C’è chi guarda agli stravolgimenti causati dalla pandemia nel mercato del lavoro, come l’Università degli Studi Suor Orsola Benincasa di Napoli, che ha avviato un master di II livello in “Formazione e gestione delle Risorse Umane”, dedicato alla gestione delle risorse umane nei nuovi scenari globali ridisegnati dalla pandemia, e chi punta alle nuove priorità in campo ambientale ed energetico, come il Politecnico di Milano, che con Enel ha lanciato un master di II livello per formare esperti e specialisti nel campo delle Smart Grids per costruire le reti elettriche del futuro e favorire la transizione energetica.

  

C’è chi, infine, pensa alla formazione della classe politica e dirigente, che nei prossimi mesi (anzi, anni) sarà chiamata alla sfida più importante: superare la crisi sanitaria e rilanciare il Paese, cogliendo ad esempio le opportunità offerte dai fondi del Next Generation EU. Per questo la School of Government della Luiss, diretta dal professor Giovanni Orsina, ha lanciato la seconda edizione del “Corso Executive in Governo”, il primo corso di formazione in Italia che consente di acquisire in streaming le competenze necessarie a svolgere al meglio incarichi politici, amministrativi e di governo della cosa pubblica.

  

“Il futuro dell’Italia dipenderà, probabilmente per decenni, da come il Paese uscirà dalla pandemia, e gli investimenti post-pandemici saranno in larga misura affidati a strutture pubbliche – dichiara al Foglio Giovanni Orsina, direttore del Corso Executive in Governo e della Luiss School of Government – Questo rende il problema della qualità del ceto dirigente pubblico ancora più importante e urgente di quanto non sia di norma.
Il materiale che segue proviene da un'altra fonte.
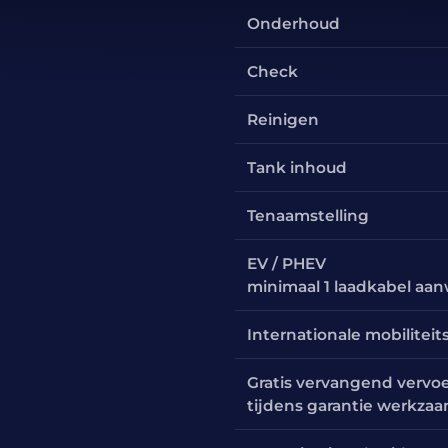
Onderhoud
Check
Reinigen
Tank inhoud
Tenaamstelling
EV / PHEV
minimaal 1 laadkabel aa
Internationale mobiliteit
Gratis vervangend vervo
tijdens garantie werkza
Senza esagerazioni, possiamo dire che questa al momento è la priorità italiana”.

  

“L’idea del corso – spiega Orsina – nasce prima dell’emergenza Covid-19 e nasce dalla convinzione che ci sia bisogno di formare e riqualificare il personale politico (soprattutto locale) perché, come ben noto, non ci sono più i partiti politici che storicamente svolgevano questa funzione. L’idea del corso online era quindi emersa prima dell’emergenza coronavirus, proprio per riuscire ad arrivare in tutte le aree d’Italia e proporre un prodotto educativo molto professionalizzante, orientato alla pratica e multidisciplinare al ceto politico e amministrativo locale. Il progetto naturalmente ha trovato ulteriore ragione con l’emergenza Covid-19, visto che le persone si sono sempre più abituate alla formazione online”.

  

“L’università italiana – prosegue Orsina – è stata travolta dall’emergenza pandemica e si è dovuta riadattare. La formazione online, ormai è chiaro a chiunque lavori in università, non può sostituire la formazione in presenza, che rimane la strada maestra soprattutto per la formazione universitaria standard, cioè triennio e biennio. Per la formazione executive e avanzata, invece, dove il contatto personale non è così indispensabile, visto che stiamo parlando di studenti già formati e di professionisti, la formazione a distanza può rivestire un ruolo molto importante”.